In its versatility, it can easily be suggested that Filligar worships at the shrine of such Windy City bands as Wilco, without ill-intent: both write obscure lyrics that rise up and go nowhere, offering not much more than watercolors for the vivid imagination. Heard here in a highlight track on the album, Venice World’s Fair c. 2138, are the energetic rifts at the beginning of the song, that fade into a water-world of synth-based drip-drops that separate lyrics like “chromatid taxi crabs running red lights” and the carnivalesque non-sequitor “carousel’s broken / would you like a churro?” To which one might reply, ‘why not…sounds harmless.’

But there is also a fine chartreuse line between the mysteriously obscure and the simply meaningless: when commenting on Trepador, vocalist Johnny said, “it’s something like Ghost Riders in the Sky meets a high school analogy to Jack and the Beanstalk…I don’t know.” Neither, likely, will sober listeners.

So much for the meaning; as to the sound, the title track, “Succession, I Guess”, is perhaps the most ‘romantic’ song on the CD with its by-the-numbers reflections on childhood, perhaps reminiscent of the moody music of Yo La Tengo.

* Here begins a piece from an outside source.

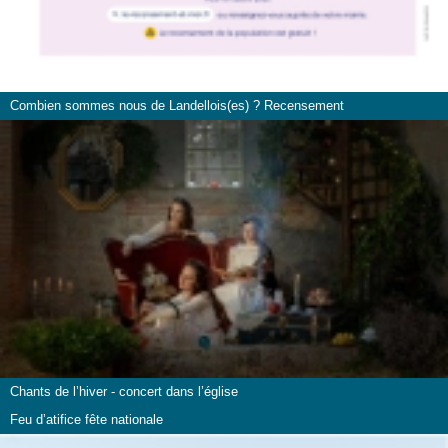
Combien sommes nous de Landellois(es) ? Recensement
Chants de l’hiver - concert dans l’église
Feu d’atifice fête nationale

But unlike the well-tuned musings of YLT, Filligar’s ballad lacks the ironic dynamism so often prized in the alternative scene represented by the likes of YLT and The Pernice Brothers, among others. “Too often I wait for the mystery to unfold or even a beat to make me catch my breath, and yet there is something that holds—that keeps you listening.”

Despite not reaching my rock’n’roll ideal—Filligar certainly is an “Ivy band that doesn’t suck,” – the band has it. Dartmouth students should keep their eyes out for an upcoming Filligar show—though nothing is yet settled, Filligar is trying to organize a show at FUEL for this coming April. Though if FUEL does not work out, Filligar says they will take the first opportunity that comes their way to perform at Dartmouth, whether this means a Fraternity, Collis Commonground, the HOP, or the Green.

In the past, Filligar has performed at venues as diverse as the National Blueberry Festival in Michigan (no word on the winner of the festival’s “Blueberry Queen”), to the Soho Playhouse in Manhattan (different queens altogether), to the Wrigley Theatre in Chicago, to a subdued luncheon at the Saddle and Cycle Club in Chicago (absolutely no queens allowed).

Not least impressive, in 2003 Filligar recorded the soundtrack for an independent film called Fish Tale. Despite the variety of their venues, Teddy explains, “an audience is still an audience. The people at a coffee shop are just as human as the people at the Metropolitan.” As you can see, the boys of Filligar are egalitarians to the end.

Indeed, though in this case, at Dartmouth College, a great many of Filligar fans are also Filligar friends, which of course makes these fans appreciate lyrics like, “my big sis got a brand new watch / from a drawer where it was saved…” or the fact that the title track recalls their mother’s childhood house on a pond “that once was clear.” These sorts of personal touches are only one part of this band’s charm, especially for those of us who are homers when it comes to music and Dartmouth.